No supe bien la hora, pero me desperté somnoliento en medio de la noche cuando el toldo de nuestra tienda comenzó a sacudirse por el viento, también escuchaba las ramas de los árboles mecidas por el viento. Habíamos tenido suerte con el buen tiempo durante los dos primeros días pero, tal vez, esa suerte estaba cambiando. Con esos pensamientos volví a quedarme dormido. Horas después, cuando salí de la tienda el viento había disminuido, aunque había traído y dejado un banco de nubes, algunas en la parte superior de la montaña que impedían ver los picos y la cresta superior, otras estaban en las faldas de la montaña.

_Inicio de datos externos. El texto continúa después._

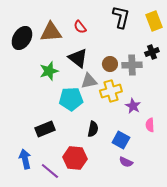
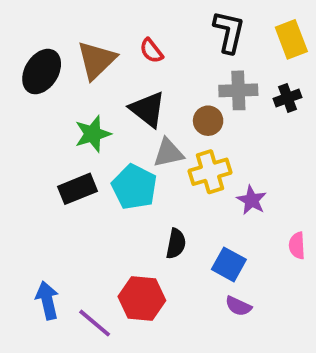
brown triangle: (51, 32) -> (96, 60), turned -40
gray cross: (132, 65) -> (238, 90), moved
cyan pentagon: (71, 99) -> (134, 187), turned 30
pink semicircle: (150, 125) -> (297, 246), moved
black rectangle: (45, 129) -> (78, 189), moved

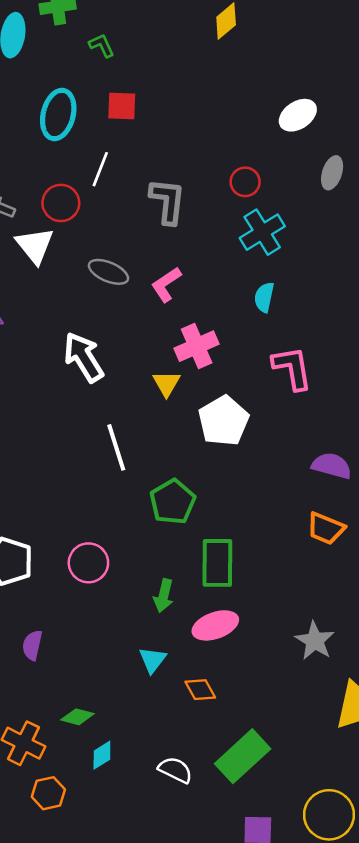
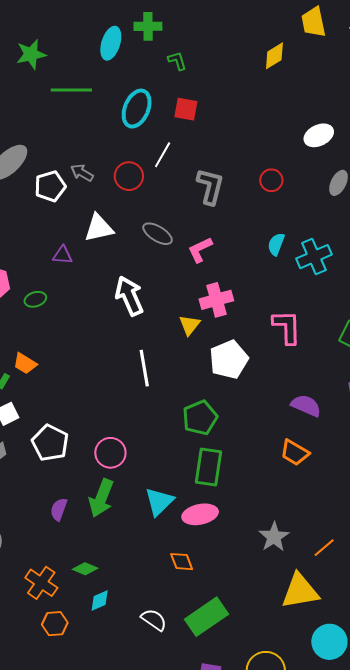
cyan cross: (262, 232) -> (314, 257), moved
white triangle: (35, 245) -> (99, 228), moved, turned 48
cyan semicircle: (264, 297) -> (276, 244), moved
green pentagon: (173, 502) -> (200, 418), moved
green arrow: (164, 596) -> (101, 498), moved, size x1.5
cyan triangle: (153, 660) -> (159, 502), moved, size x1.4

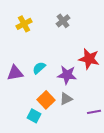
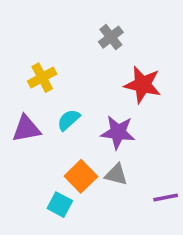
yellow cross: (24, 24) -> (42, 78), moved
red star: (89, 59) -> (143, 85), moved
gray triangle: (66, 99) -> (116, 175), turned 40

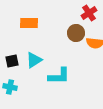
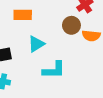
cyan triangle: (34, 60) -> (36, 44), moved

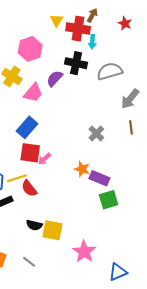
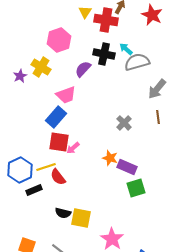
red star: (125, 23) -> (152, 15), size x1.5
cyan arrow: (92, 42) -> (126, 49), moved, turned 128
pink trapezoid: (33, 93) -> (66, 95), moved, turned 30

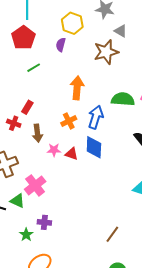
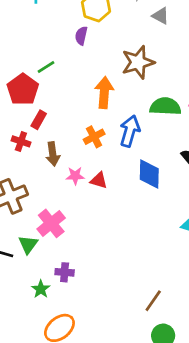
red pentagon: (23, 38) -> (23, 89), moved
brown star: (106, 52) -> (138, 62), moved
blue diamond: (94, 147) -> (149, 174), moved
green triangle: (17, 201) -> (28, 244), turned 42
brown line: (112, 234) -> (153, 301), moved

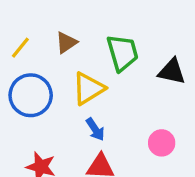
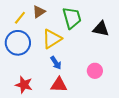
yellow line: (20, 48) -> (20, 18), moved

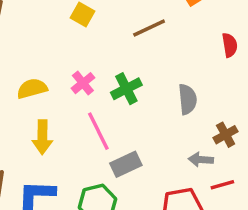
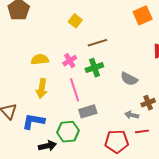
brown line: (149, 28) -> (97, 43), moved
gray semicircle: (188, 99) -> (129, 79), turned 114

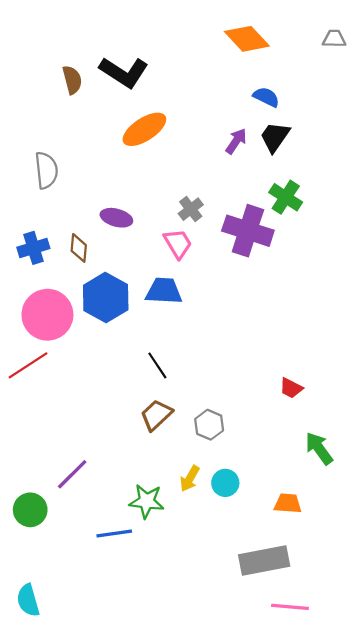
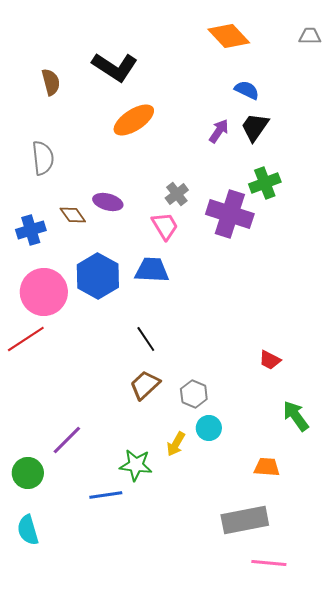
brown semicircle: (72, 80) -> (51, 82), moved
green cross: (286, 197) -> (265, 183), turned 36
brown diamond: (79, 248) -> (73, 215), moved, turned -40
cyan circle: (225, 483) -> (209, 428), moved
cyan semicircle: (28, 600) -> (28, 530), moved

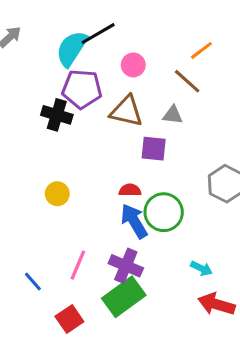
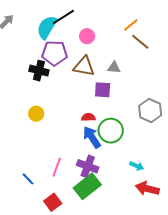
brown line: (187, 81) -> (140, 42), moved
yellow circle: (57, 194) -> (36, 114), moved

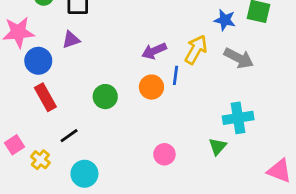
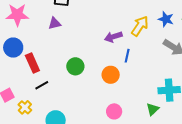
yellow arrow: (196, 50) -> (140, 26), moved
blue circle: (38, 61) -> (13, 48), moved
orange circle: (151, 87) -> (111, 75), moved
black line: (69, 136) -> (42, 85), moved

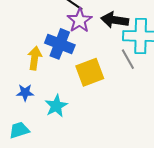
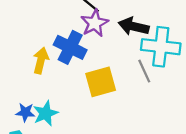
blue star: (25, 93) -> (25, 112), moved
cyan star: (56, 106) -> (46, 113), moved

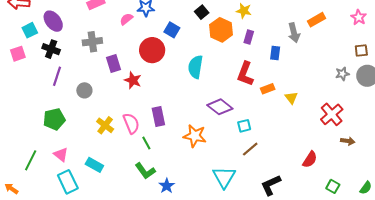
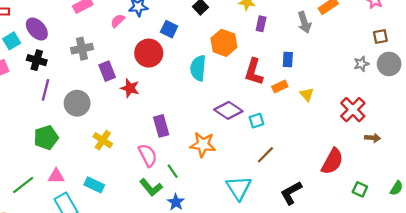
orange hexagon: (221, 30) -> (224, 43), moved
purple rectangle: (249, 37) -> (261, 24), moved
blue rectangle: (275, 53) -> (288, 60), moved
gray circle: (84, 90) -> (77, 103), size x1.5
pink semicircle: (131, 123) -> (148, 155), moved
cyan square: (244, 126) -> (257, 121), moved
green line: (146, 143) -> (173, 171), moved
pink triangle: (61, 155) -> (56, 176), turned -35
green line: (31, 160) -> (23, 185), turned 30
red semicircle: (310, 160) -> (332, 161), size x1.4

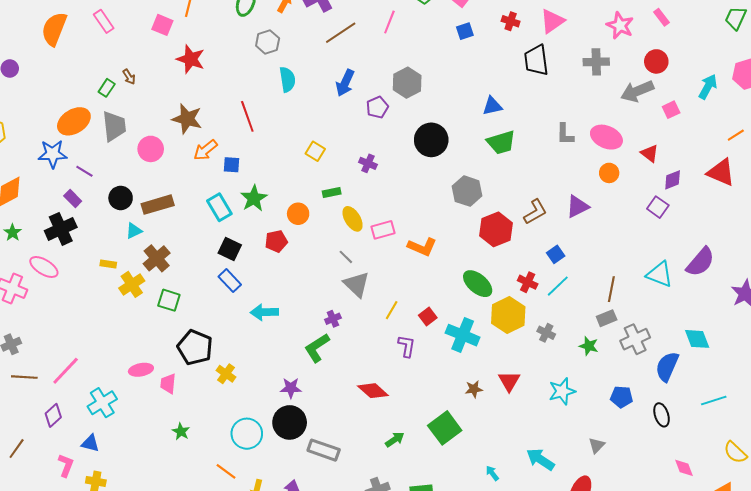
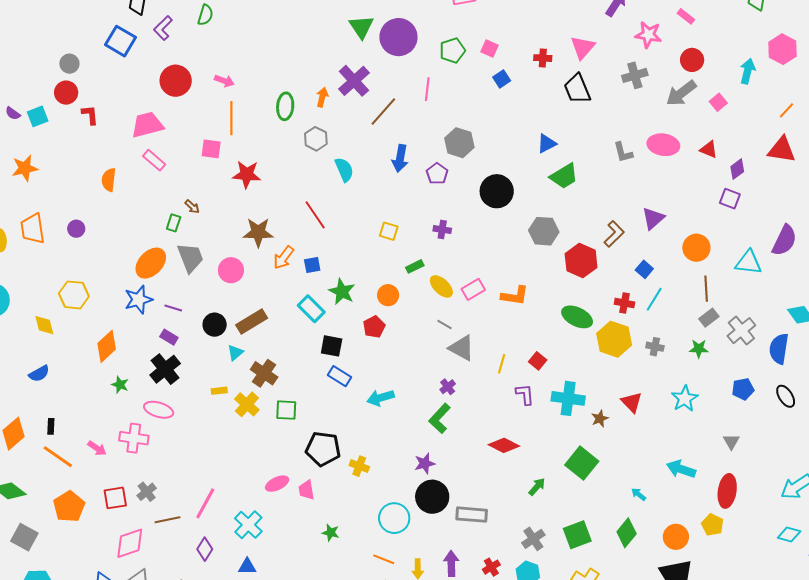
orange semicircle: (54, 29) -> (109, 180), size x0.7
orange circle: (609, 173) -> (696, 248), moved, size x1.4
cyan cross: (463, 335) -> (568, 398), moved

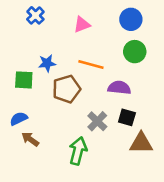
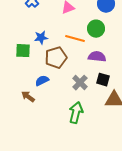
green circle: (135, 52) -> (96, 29), moved
blue semicircle: (19, 119) -> (42, 81), moved
green arrow: (78, 151) -> (76, 113), moved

Esas condiciones metereológicas nos regalaron un amanecer espectacular. Aunque el sol estaba oculto, el cielo y las nubes se vistieron con distintos tonos rojizos y ocre que hacían contraste con los tonos gris y azul que terminaban de componer el cuadro. Tal vez porque estábamos arropados por las nubes el frío no era tan intenso como la mañana anterior. El ambiente en el desayuno era de cierta excitación, pues en unas horas dos de los grupos partirían para su campamento de avanzada. No escondíamos cierta preocupación por el clima, a pesar de eso el buen humor y la amena conversación se mantenían. Estábamos todavía desayunando cuando observamos a tres alpinistas que estaban ascendiendo por la cresta Suroeste; la silueta de la cordada, con sus coloridas chamarras y caminando por ese bello lugar, era digna de cualquier escena alpina; poco después los perdimos de vista cuando entraron a la zona nubosa.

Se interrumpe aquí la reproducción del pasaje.